How Can pastoral Dairy Farming remain competitive
The NZ dairy industry has always historically enjoyed the advantage of being the world’s lowest cost producer of milk with our cheap pasture feed resource being the envy of the dairy industry globally.
Despite this, farmers in the Europe and the US, the worlds 2nd and third largest exporters are eyeing opportunities for growth to compete with NZ in the global milk market. They are using a containment (housed) dairy model to achieve this and becoming increasingly competitive on many production and cost metrics through the application of efficiency, scale and productivity gains. These same techniques are being applied to world grain production with resultant excess of supply over demand suppressing prices, a key driver for profitability in containment livestock industries.
The question for the NZ dairy industry in light of this is ‘How can pastoral dairy remain competitive?’
The aim and purpose of this paper is to explore and evaluate the comparisons between pastoral based and containment-based production systems and determine where the advantage for NZ will lie in the future i.e. how we can compete and stay relevant.
This is an important discussion, the NZ dairy industry is a key part of the NZ economy and its prosperity is important on many levels. Over the past decade, the NZ dairy industry has pursued a volume (growth) model but due to emerging environmental constraints, this has evidently run its course and a value model is the next opportunity.
Information gathered on the topic followed two main themes: production systems and consumer insights. Dairy farming businesses, particularly scale or expanding operations were consulted in the US and Europe with a view to establishing resilience of their business models, future prospects and intentions. Consumer market insights were observed, mainly in Asia and the US, to establish what trends are currently occurring in dairy consumption and consumer preferences.

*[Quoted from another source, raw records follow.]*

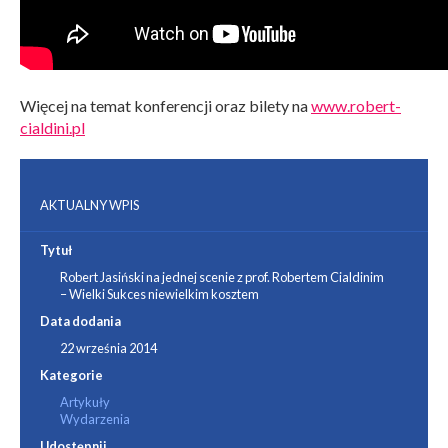
Więcej na temat konferencji oraz bilety na
www.robert-
cialdini.pl
AKTUALNY WPIS
Tytuł
Robert Jasiński na jednej scenie z prof. Robertem Cialdinim
– Wielki Sukces niewielkim kosztem
Data dodania
22 września 2014
Kategorie
Artykuły
Wydarzenia
Udostępnij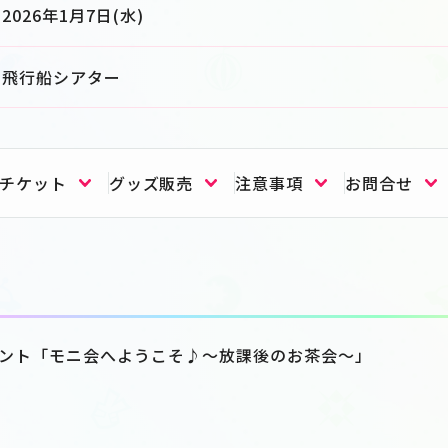
2026年1月7日(水)
飛行船シアター
チケット
グッズ販売
注意事項
お問合せ
ークイベント「モニ会へようこそ♪～放課後のお茶会～」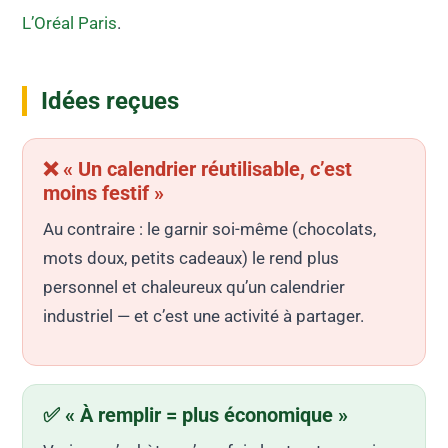
L’Oréal Paris
.
Idées reçues
❌ « Un calendrier réutilisable, c’est
moins festif »
Au contraire : le garnir soi-même (chocolats,
mots doux, petits cadeaux) le rend plus
personnel et chaleureux qu’un calendrier
industriel — et c’est une activité à partager.
✅ « À remplir = plus économique »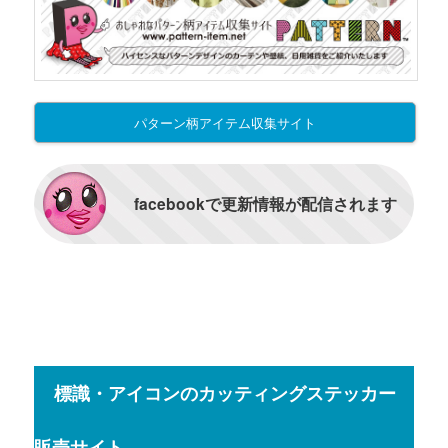
パターン柄アイテム収集サイト
facebookで更新情報が配信されます
標識・アイコンのカッティングステッカー
販売サイト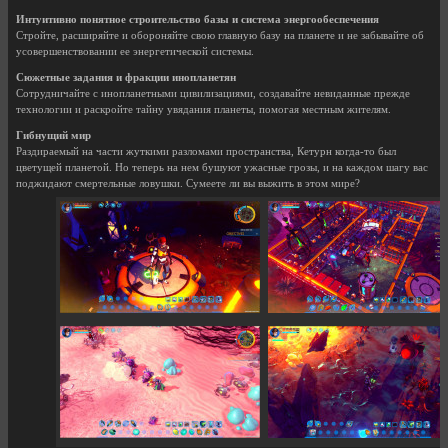
Интуитивно понятное строительство базы и система энергообеспечения
Стройте, расширяйте и обороняйте свою главную базу на планете и не забывайте об
усовершенствовании ее энергетической системы.
Сюжетные задания и фракции инопланетян
Сотрудничайте с инопланетными цивилизациями, создавайте невиданные прежде
технологии и раскройте тайну увядания планеты, помогая местным жителям.
Гибнущий мир
Раздираемый на части жуткими разломами пространства, Кетурн когда-то был
цветущей планетой. Но теперь на нем бушуют ужасные грозы, и на каждом шагу вас
поджидают смертельные ловушки. Сумеете ли вы выжить в этом мире?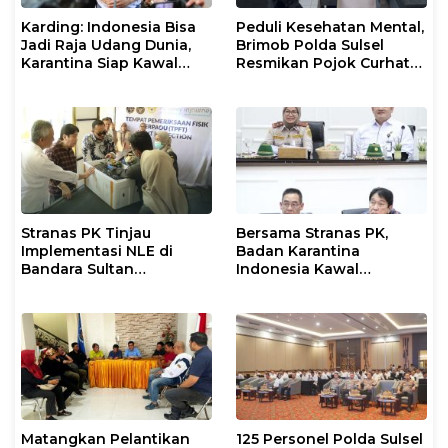
Karding: Indonesia Bisa
Peduli Kesehatan Mental,
Jadi Raja Udang Dunia,
Brimob Polda Sulsel
Karantina Siap Kawal
Resmikan Pojok Curhat
Ekspor
dengan Layanan
Psikolog dan Psikiater
Stranas PK Tinjau
Bersama Stranas PK,
Implementasi NLE di
Badan Karantina
Bandara Sultan
Indonesia Kawal
Hasanuddin, Perkuat
Implementasi NLE
Sinergi Layanan Logistik
Matangkan Pelantikan
125 Personel Polda Sulsel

The key findings suggest that cost competitive marginal milk will be delivered onto world markets from the US, Europe and others, but there are opportunities for NZ to differentiate and pursue a value proposition around ‘grass-fed’. Our free-range pastoral model is unique in a global volume context and difficult for most dairying nations to replicate. Many consumers are actively seeking out food produced from sustainable, high animal welfare production models and this is an important opportunity for NZ.
The recommendations from this research contain a key message around the NZ dairy industry continuing to do what it does best on-farm. Beyond the farm, we need to look at ways to tell our story and leverage the differentiation that already exists in our national milk supply. There are of course a number of challenges along the way and some of these will be discussed. This report endeavours to provide only a perspective based on observations offshore. It is up to the industry to evaluate the merits of the discussion and find a way forward.